The response had been chilly, at best. Angry, at worst.
“Oh, sure, now you want out,” he’d said in one of their talks since. “You opened up your legs and used me to get ahead in your job, but now you want out.”
“That’s not fair.”
“Oh, really? You were the youngest attorney on the Tread Ops deal, Sloane. You’re telling me you think that was all you? Enjoy your bonus for that. You’re welcome.”
“We’re both adults here,” she’d said, like that had anything to do with it.
They’d been having the same conversation for a week. A continuous loop. In the interim, she focused on what she was good at—work—because twenty-nine-year-old Sloane hadn’t yet decided how to punish herself for the affair with Ames, now that she’d had her cake, now that it was being shoved down her fucking throat.

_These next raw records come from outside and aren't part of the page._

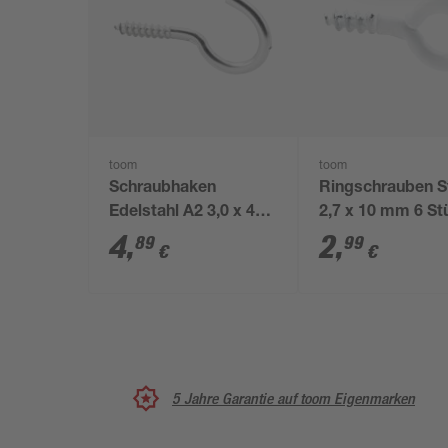
toom
toom
Schraubhaken
Ringschrauben S
Edelstahl A2 3,0 x 40
2,7 x 10 mm 6 St
mm 4 Stück
4
,
2
,
89
99
€
€
5 Jahre Garantie auf toom Eigenmarken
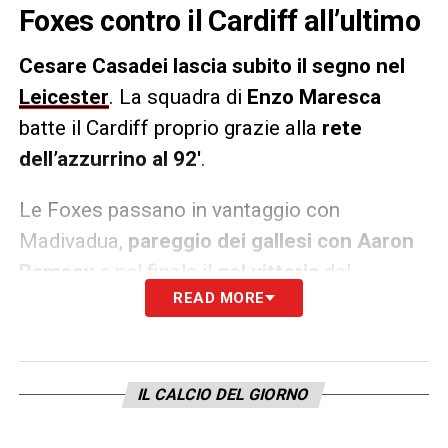
Foxes contro il Cardiff all’ultimo
Cesare Casadei lascia subito il segno nel
Leicester
. La squadra di
Enzo Maresca
batte il Cardiff proprio grazie alla
rete
dell’azzurrino al 92′
.
Le Foxes passano in vantaggio con
Madivadua,
pareggio dei gallesi con Aaron
Ramsey
e nel finale il
gol vittoria
del
READ MORE
nazionale italiano Under 20.
LA PLAYLIST DELLE NOSTRE TOP NEWS
IL CALCIO DEL GIORNO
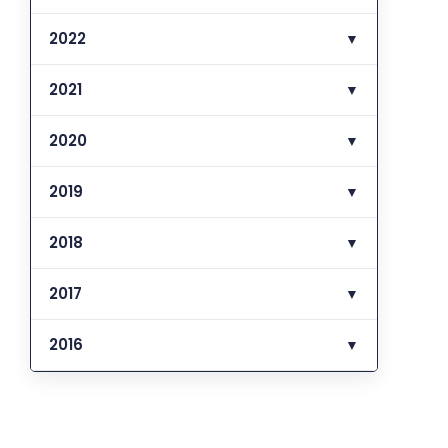
2022
▼
2021
▼
2020
▼
2019
▼
2018
▼
2017
▼
2016
▼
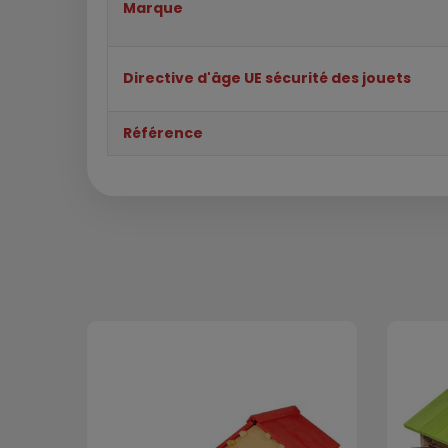
Marque
Directive d'âge UE sécurité des jouets
Référence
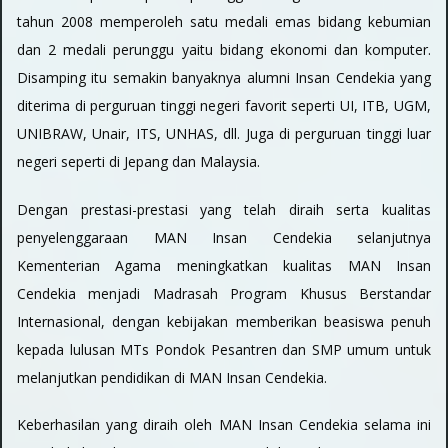
tahun 2008 memperoleh satu medali emas bidang kebumian
dan 2 medali perunggu yaitu bidang ekonomi dan komputer.
Disamping itu semakin banyaknya alumni Insan Cendekia yang
diterima di perguruan tinggi negeri favorit seperti UI, ITB, UGM,
UNIBRAW, Unair, ITS, UNHAS, dll. Juga di perguruan tinggi luar
negeri seperti di Jepang dan Malaysia.
Dengan prestasi-prestasi yang telah diraih serta kualitas
penyelenggaraan MAN Insan Cendekia selanjutnya
Kementerian Agama meningkatkan kualitas MAN Insan
Cendekia menjadi Madrasah Program Khusus Berstandar
Internasional, dengan kebijakan memberikan beasiswa penuh
kepada lulusan MTs Pondok Pesantren dan SMP umum untuk
melanjutkan pendidikan di MAN Insan Cendekia.
Keberhasilan yang diraih oleh MAN Insan Cendekia selama ini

Don’t make this weird, she’d said to him, repeating words she’d once heard from a college boyfriend.
At five-thirty, her office line rang and it was Ames’s voice on the other end. “Can you come down here?”
Once she’d replaced the receiver, Sloane had stared at her desk. It was only a breakup. Breakups were supposed to be awkward. That didn’t change whether you were sixteen or nearly thirty. So Sloane carried a legal pad to Ames’s office, where he greeted her good-naturedly.
“Shut the door, please,” he said, waving his hand to demonstrate.
She took a seat in the chair in front of him. It was mid-century. Navy leather. Comfortable. Expensive.
Ames moved around to her side of the desk and sat on top of it, knees splayed so that she was eye level with his crotch. He rested his elbows on his knees. “We’re fine, right?”
Sloane
relaxed. They were adults. “Yes, absolutely. We’re fine.”
“No hard feelings?” His eyebrows lifted boyishly. She could imagine, with some distance, she might find him charming again. Just not in a way that made her want to kiss him.
“Of course not.” She smiled, wanting to put him at ease. “I just want things to get back to normal.”
His head bobbed up and down, up and down. “Me, too. Me, too. That’s what I want, too.”
And then she blinked and his hand was on her thigh. His mouth on her neck. His fingers tangled in her hair.
She gasped. “I meant—” Her voice was breathy—sexy? God, she hadn’t meant to sound sexy. “Ames,” she said.
He pulled her head back. His lips covered her throat, where her heart pounded at the surface.
“Stop.” This time she knew there was no mistaking what she said or how she said it. His weight pressed down on her thigh. His tie trailed her lap. A wet tongue slipped into the crevice of her ear.
The sound that squeezed from her chest was strangled. In the back of her mind, she remembered that she was at work. At the office. Don’t make a scene.
Sloane used the force of her legs to shove the chair back. The lace trim of her skirt ripped at the hem releasing the sickening noise of a small laceration in the fabric as it split. But Sloane freed just enough distance between their bodies to duck beneath his arm. She didn’t look back as she swung open the door to his office. She didn’t have to. She already knew what he looked like with ruffled hair.
The path from Ames’s office to Sloane’s was a straight shot and she walked the distance briskly, chin up, eyes trained at her target, as if she were walking the plank with careful dignity. Tears dripped from her eyes.
From down the hallway, Ardie glanced up from a printout, and then did a double take.